Selling arms to Israel connects with the moral outrage that has driven the Palestine movement quite directly. The call for an arms embargo politicises this outrage – it has broad popular support, yet hasn’t been implemented, pointing to the undemocratic nature of the state and the need for struggle from below to enforce our demands.
It also allows us to do locally rooted organising around material targets and connect to the wider movement that has built up around them, while using tactics that already bring people together in collective disruptive struggle at a low enough risk level that we can expand participation beyond a small committed group. There are thousands of people who have marched for Palestine over and over and want to do more, but aren’t ready to sacrifice years of their lives to harsh sentencing. These are the people we’re trying to bring into our arms factory blockades – we brought hundreds of people out to our first two, disrupting production with no arrests.
Finally, bringing people together to shut down an arms factory, even just for a day, builds people’s confidence in collective action. At a time when demoralisation is rife and confidence in the movement is low, the feeling of those small wins with your comrades can go a long way.
rs21: Your first public actions were a blockade of Instro Precision near Sandwich, a subsidiary of Elbit Systems UK, which makes imaging and targeting technology used in Israeli drones. Can you explain why you chose this as your opening target? What did you learn from it, and what does it tell you about the strategy going forward?

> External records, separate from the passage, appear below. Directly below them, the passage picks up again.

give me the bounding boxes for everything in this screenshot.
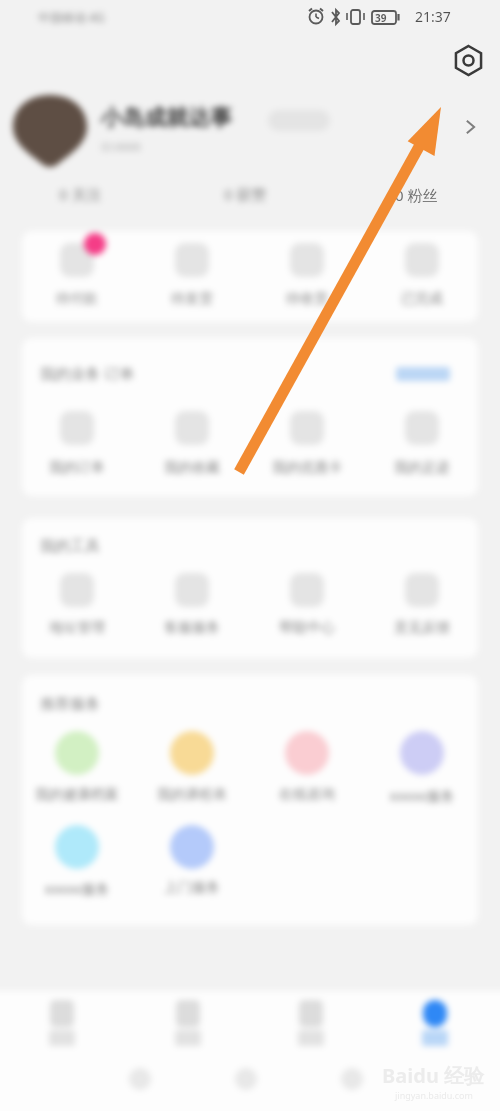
staticText: 帮助中心 xyxy=(279,619,335,637)
button[interactable]: System navigation xyxy=(129,1068,151,1090)
button[interactable]: System navigation xyxy=(235,1068,257,1090)
staticText: 推荐服务 xyxy=(40,695,100,714)
button[interactable]: 帮助中心 xyxy=(250,567,364,637)
staticText: ID:8888 xyxy=(101,139,141,154)
staticText: 待付款 xyxy=(56,290,98,308)
button[interactable]: Profile detail xyxy=(458,114,484,140)
staticText: 21:37 xyxy=(415,7,451,26)
button[interactable]: 待付款 xyxy=(20,237,134,308)
button[interactable]: 我的收藏 xyxy=(135,405,249,477)
button[interactable]: 我的优惠卡 xyxy=(250,405,364,477)
button[interactable]: 我的健康档案 xyxy=(20,725,134,804)
staticText: 小岛成就达事 xyxy=(100,104,232,132)
staticText: xxxxx服务 xyxy=(44,879,110,898)
button[interactable]: xxxxx服务 xyxy=(365,725,479,805)
button[interactable]: 已完成 xyxy=(365,237,479,308)
button[interactable]: 在线咨询 xyxy=(250,725,364,804)
button[interactable]: 资讯 xyxy=(138,1000,238,1046)
staticText: 我的足迹 xyxy=(394,459,450,477)
staticText: Baidu 经验 xyxy=(382,1062,485,1089)
staticText: 上门服务 xyxy=(164,879,220,897)
staticText: jingyan.baidu.com xyxy=(395,1089,473,1101)
staticText: 我的收藏 xyxy=(164,459,220,477)
staticText: 我的业务 订单 xyxy=(40,363,134,383)
button[interactable]: 0 粉丝 xyxy=(395,184,438,206)
button[interactable]: 待收货 xyxy=(250,237,364,308)
button[interactable]: Avatar xyxy=(10,92,90,172)
staticText: 待收货 xyxy=(286,290,328,308)
button[interactable]: 我的 xyxy=(385,1000,485,1046)
staticText: 0 粉丝 xyxy=(395,185,438,205)
button[interactable]: 我的课程表 xyxy=(135,725,249,804)
button[interactable]: 上门服务 xyxy=(135,819,249,897)
button[interactable]: xxxxx服务 xyxy=(20,819,134,898)
staticText: 地址管理 xyxy=(49,619,105,637)
button[interactable]: 我的足迹 xyxy=(365,405,479,477)
button[interactable]: 服务 xyxy=(261,1000,361,1046)
staticText: 我的课程表 xyxy=(157,786,227,804)
button[interactable]: View more xyxy=(396,367,450,381)
button[interactable]: 首页 xyxy=(12,1000,112,1046)
button[interactable]: Settings xyxy=(448,40,489,81)
button[interactable]: 地址管理 xyxy=(20,567,134,637)
button[interactable]: 待发货 xyxy=(135,237,249,308)
staticText: 0 关注 xyxy=(59,184,102,204)
staticText: 0 获赞 xyxy=(224,184,267,204)
staticText: 在线咨询 xyxy=(279,786,335,804)
staticText: 39 xyxy=(375,11,387,25)
staticText: 我的健康档案 xyxy=(35,786,119,804)
staticText: xxxxx服务 xyxy=(389,786,455,805)
button[interactable]: 客服服务 xyxy=(135,567,249,637)
staticText: 已完成 xyxy=(401,290,443,308)
staticText: 客服服务 xyxy=(164,619,220,637)
button[interactable]: 意见反馈 xyxy=(365,567,479,637)
staticText: 意见反馈 xyxy=(394,619,450,637)
staticText: 我的优惠卡 xyxy=(272,459,342,477)
button[interactable]: 0 关注 xyxy=(40,183,120,205)
button[interactable]: 我的订单 xyxy=(20,405,134,477)
staticText: 我的工具 xyxy=(40,537,100,556)
staticText: 中国移动 4G xyxy=(38,9,105,25)
staticText: 待发货 xyxy=(171,290,213,308)
button[interactable]: 0 获赞 xyxy=(205,183,285,205)
staticText: 我的订单 xyxy=(49,459,105,477)
button[interactable]: System navigation xyxy=(341,1068,363,1090)
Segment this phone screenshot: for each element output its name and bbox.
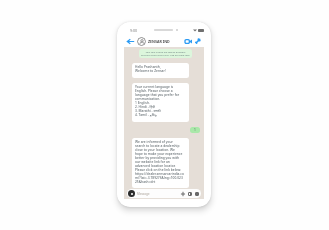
staticText: 9:00: [130, 28, 138, 33]
button[interactable]: Back: [126, 37, 134, 45]
staticText: Hello Prashanth, Welcome to Zensar!: [135, 65, 166, 73]
staticText: We are informed of your search to locate…: [135, 140, 184, 183]
staticText: Message: [137, 192, 150, 196]
staticText: This chat is with the official business …: [141, 50, 190, 57]
button[interactable]: Attach: [180, 191, 185, 196]
button[interactable]: Call: [194, 37, 202, 45]
staticText: Your current language is English. Please…: [135, 85, 180, 117]
button[interactable]: Emoji: [128, 190, 135, 197]
staticText: ZENSAR IND: [148, 39, 170, 44]
button[interactable]: Camera: [194, 191, 199, 196]
button[interactable]: Video call: [184, 37, 192, 45]
button[interactable]: Gallery: [187, 191, 192, 196]
staticText: 1: [194, 128, 196, 132]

Targeting an Elbit site was our initial draw. Elbit is Israel’s largest arms producer – they describe their drones as ‘the backbone’ of Israel’s drone fleet. This makes Elbit an obvious target in trying to weaken the Israeli state from our position in Britain and move the struggle for Palestinian liberation forward in Britain.
We landed on Instro Precision because it is ‘the Elbit site in the UK most connected to goods used by the IDF’, notably producing the SpectroXR imaging system for Israeli drones, including the Hermes 900. The Hermes 900 has been used extensively in the genocide in Gaza, as well as in the US-Israeli war on Iran.

We also wanted to work with Thanet4Palestine, who are a community action group campaigning in the area for a free Palestine. Building connections to resistance rooted in local communities and the movement is an extremely important part of our strategy of being able to escalate with the strength to stand against repression when it comes, to apply pressure from multiple angles and to get real mass involvement. Building that relationship has been helpful in sharing ideas, experiences and knowledge.
Finally, the lack of any visible workplace organisation or dissent and the deep connection Elbit has with the Israeli state makes resistance to the factory’s involvement in genocide coming from the workforce itself particularly unlikely. For us, this implies a need for an emphasis on tactics of disruption from the outside against this target in particular.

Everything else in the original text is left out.